Investment bonds illustration

📈 Part 1: Multiple Choice Questions

1. What is an investment bond?

A loan to a company or government

A loan to a company or government

A share in a company's ownership

A type of savings account

2. What does the coupon rate represent?

The bond's purchase price

The annual interest rate paid to bondholders

The bond's maturity date

The bond's credit rating

3. Which of these are advantages of government bonds? (Select all that apply)

Low risk investment

Regular income payments

High returns guaranteed

Backed by government

4. What happens when a bond reaches maturity?

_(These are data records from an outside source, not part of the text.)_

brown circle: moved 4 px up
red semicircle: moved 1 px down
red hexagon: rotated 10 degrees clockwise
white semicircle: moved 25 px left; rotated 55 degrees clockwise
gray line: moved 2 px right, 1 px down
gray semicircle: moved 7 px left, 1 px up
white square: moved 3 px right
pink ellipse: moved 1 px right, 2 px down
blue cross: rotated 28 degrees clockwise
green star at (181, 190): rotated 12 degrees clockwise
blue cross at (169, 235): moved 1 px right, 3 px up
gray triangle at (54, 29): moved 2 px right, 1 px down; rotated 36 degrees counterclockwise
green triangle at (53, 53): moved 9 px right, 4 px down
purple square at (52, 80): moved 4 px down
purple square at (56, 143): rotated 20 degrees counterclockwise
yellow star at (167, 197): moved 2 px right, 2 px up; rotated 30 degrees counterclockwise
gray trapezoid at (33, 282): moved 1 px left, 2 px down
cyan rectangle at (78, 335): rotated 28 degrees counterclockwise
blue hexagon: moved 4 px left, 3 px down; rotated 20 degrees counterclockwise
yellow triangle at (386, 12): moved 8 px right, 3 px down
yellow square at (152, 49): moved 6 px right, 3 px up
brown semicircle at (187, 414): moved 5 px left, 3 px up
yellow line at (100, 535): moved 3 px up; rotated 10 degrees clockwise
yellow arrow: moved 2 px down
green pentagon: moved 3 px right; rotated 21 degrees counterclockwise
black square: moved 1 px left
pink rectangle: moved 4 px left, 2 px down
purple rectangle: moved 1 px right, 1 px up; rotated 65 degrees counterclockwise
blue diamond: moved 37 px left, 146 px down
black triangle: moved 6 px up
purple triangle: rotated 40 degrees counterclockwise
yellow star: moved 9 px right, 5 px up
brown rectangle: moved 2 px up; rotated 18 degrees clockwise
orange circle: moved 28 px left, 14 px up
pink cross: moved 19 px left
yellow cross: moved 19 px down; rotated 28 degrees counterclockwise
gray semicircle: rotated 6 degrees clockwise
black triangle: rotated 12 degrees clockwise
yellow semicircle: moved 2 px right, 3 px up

The bond becomes worthless

The principal amount is repaid to the bondholder

The bond automatically renews

Interest payments stop but principal remains invested

💷 Part 2: Calculations

5. Calculate the annual interest payment for a £1,000 bond with a 4% coupon rate.

Answer: £1,000 × 4% = £1,000 × 0.04 = £40 per year

6. If you buy a £500 bond with a 3.5% coupon rate, how much interest will you receive over 5 years?

Working:

Annual interest = £500 × 3.5% = £17.50

Total over 5 years = £17.50 × 5 = £87.50

✏️ Part 3: Short Answer Questions

7. Explain one disadvantage of investing in corporate bonds compared to government bonds.
Sample Answer: Corporate bonds have higher risk because companies can go bankrupt and fail to repay the loan, whereas government bonds are backed by the government making them much safer investments.
8. Why might an investor choose bonds over shares?
Sample Answer: Bonds provide regular, predictable income through interest payments and are generally less risky than shares. They also guarantee repayment of the principal amount at maturity, unlike shares which can lose value.
9. Complete the sentence: When interest rates in the economy rise, the price of existing bonds tends to _______________.

Answer: fall/decrease (because new bonds offer higher returns, making existing bonds less attractive)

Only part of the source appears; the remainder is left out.